A CAMPAIGN has been launched to win an official apology for tragic computer pioneer Alan Turing.

The brilliant mathematician, who lived in Wilmslow and spent his key years at Manchester University, was one of the founders of computing.

But a conviction for homosexuality effectively ended his career.

Troubled Turing went on to commit suicide in 1954, aged just 41. Now a group of admirers of the scientist — named as one of the 100 most important people of the 20th century by Time Magazine — are lobbying the government to make a posthumous apology.

The Cambridge graduate was one of Britain's greatest wartime codebreakers - part of the team at Bletchley Park, near Milton Keynes, which unravelled the secret of the Enigma code machines used by the Germans.

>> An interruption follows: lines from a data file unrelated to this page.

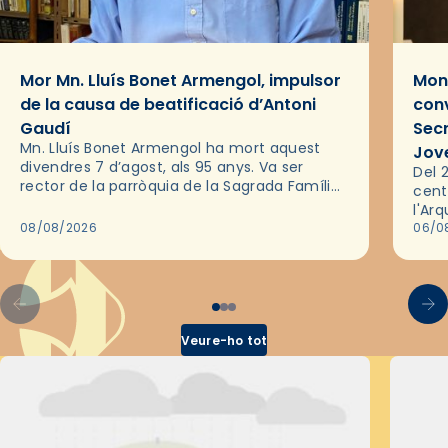
Mor Mn. Lluís Bonet Armengol, impulsor
Mons
de la causa de beatificació d’Antoni
conv
Gaudí
Sec
Mn. Lluís Bonet Armengol ha mort aquest
Jov
divendres 7 d’agost, als 95 anys. Va ser
Del 2
rector de la parròquia de la Sagrada Família
cent
de Barcelona durant 25 anys, entre 1993 i
l'Ar
2018,…
08/08/2026
les 
06/0
pel 
Veure-ho tot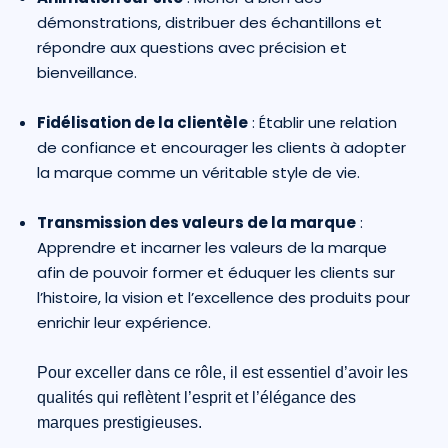
démonstrations, distribuer des échantillons et
répondre aux questions avec précision et
bienveillance.
Fidélisation de la clientèle
: Établir une relation
de confiance et encourager les clients à adopter
la marque comme un véritable style de vie.
Transmission des valeurs de la marque
:
Apprendre et incarner les valeurs de la marque
afin de pouvoir former et éduquer les clients sur
l’histoire, la vision et l’excellence des produits pour
enrichir leur expérience.
Pour exceller dans ce rôle, il est essentiel d’avoir les
qualités qui reflètent l’esprit et l’élégance des
marques prestigieuses.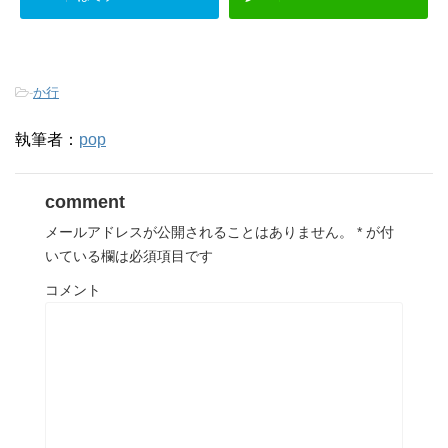
-
か行
執筆者：
pop
comment
メールアドレスが公開されることはありません。
*
が付
いている欄は必須項目です
コメント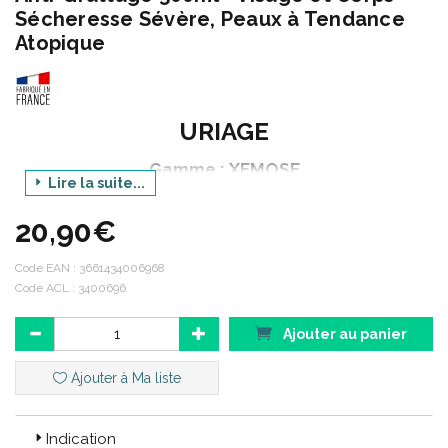
Sécheresse Sévère, Peaux à Tendance
Atopique
URIAGE
Gamme : XEMOSE
Lire la suite...
Produit : BAUME OLEO APAISANT ANTI GRATTAGE
20,90€
Contenance : 500 ml
Code EAN :
3661434006968
Code ACL : 3400696
Xémose :
Peaux très sèches et à tendance atopique.
Ajouter au panier
Une gamme de soins émollients nouvelle génération pour
un confort cutané extrême et durable.
Ajouter à Ma liste
Code ACL : 3400696
Indication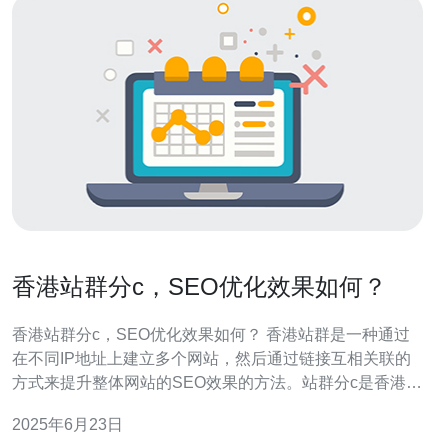
香港站群分c，SEO优化效果如何？
香港站群分c，SEO优化效果如何？ 香港站群是一种通过
在不同IP地址上建立多个网站，然后通过链接互相关联的
方式来提升整体网站的SEO效果的方法。站群分c是香港站
群的一种形式，即将站群中的网站分成多个独立的c类IP地
2025年6月23日
址，以增加网站的多样性和权重分布。 站群分c的优势在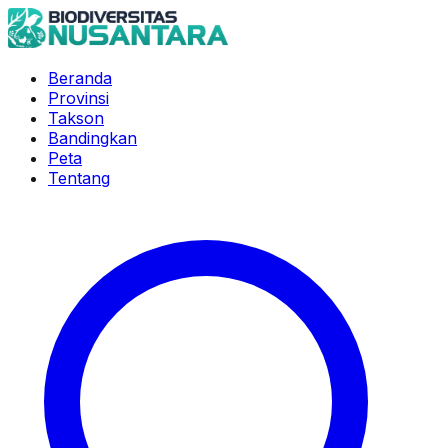
Beranda
Provinsi
Takson
Bandingkan
Peta
Tentang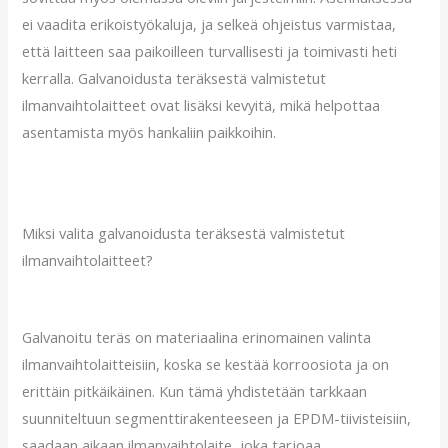
ei vaadita erikoistyökaluja, ja selkeä ohjeistus varmistaa,
että laitteen saa paikoilleen turvallisesti ja toimivasti heti
kerralla. Galvanoidusta teräksestä valmistetut
ilmanvaihtolaitteet ovat lisäksi kevyitä, mikä helpottaa
asentamista myös hankaliin paikkoihin.
Miksi valita galvanoidusta teräksestä valmistetut
ilmanvaihtolaitteet?
Galvanoitu teräs on materiaalina erinomainen valinta
ilmanvaihtolaitteisiin, koska se kestää korroosiota ja on
erittäin pitkäikäinen. Kun tämä yhdistetään tarkkaan
suunniteltuun segmenttirakenteeseen ja EPDM-tiivisteisiin,
saadaan aikaan ilmanvaihtolaite, joka tarjoaa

Mr Turing was awarded an OBE in 1945 for his wartime services and movedto Manchester to help work on the pioneering Mark 1 computer.

He was prosecuted for gross indecency for having sex with a man in 1952 but escaped jail after being offered an alternative of taking an experimental hormone treatment to reduce sex drive.

However, the case effectively ended his career and Turing fell into despair. His body was found by a cleaner at his Wilmslow home in 1954 - next to him was a half-eaten apple laced with cyanide. It was not until 1967 that laws against gay men were lifted. More than 500 people have now signed the petition on the 10 Downing Street website for an apology.

John Graham-Cumming, a leading British computer expert who launched the campaign, said: "I think that Alan Turing has’t been recognised in Britain for his enormous contribution because he died in his 40s and almost certainly because he was gay.

"It is atrocious that we don't recognise this man and the only way to do so is to apologise to him. This man was a national treasure and we hounded him to his death.

"He was part of the war effort but we don't give him recognition in the same way as other heroes. To me, he was a hero in the Second World War."

Since his death, plaques, buildings and statues have been raised in Turing's name.

The computing world’s equivalent of the Nobel Prize has been called the Turing Award since 1966.